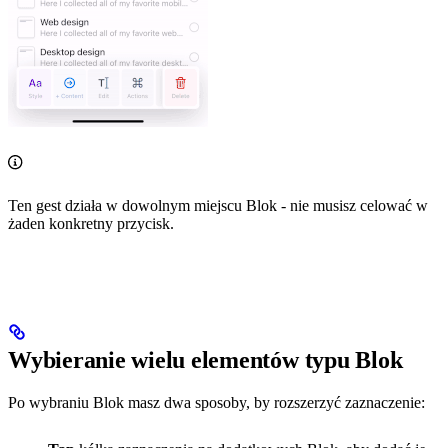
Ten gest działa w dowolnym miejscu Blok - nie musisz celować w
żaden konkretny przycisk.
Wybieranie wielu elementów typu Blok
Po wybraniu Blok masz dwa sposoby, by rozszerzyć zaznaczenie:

...

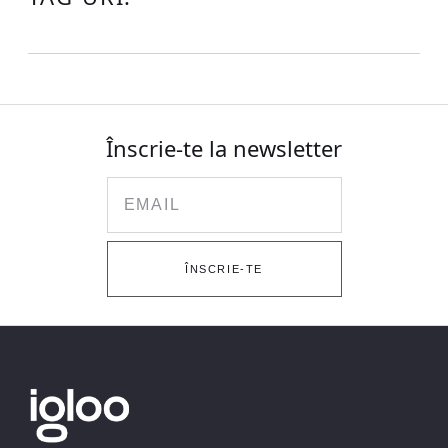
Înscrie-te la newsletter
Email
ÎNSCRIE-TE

■ ACTIVITY
Keep both end lines and retype everything in the records above from the line containing "Ten gest działa" through the line containing "Po wybraniu Blok", exactly, with nothing else.

■ COMPLETED EXERCISE
Ten gest działa w dowolnym miejscu Blok - nie musisz celować w
żaden konkretny przycisk.
Wybieranie wielu elementów typu Blok
Po wybraniu Blok masz dwa sposoby, by rozszerzyć zaznaczenie:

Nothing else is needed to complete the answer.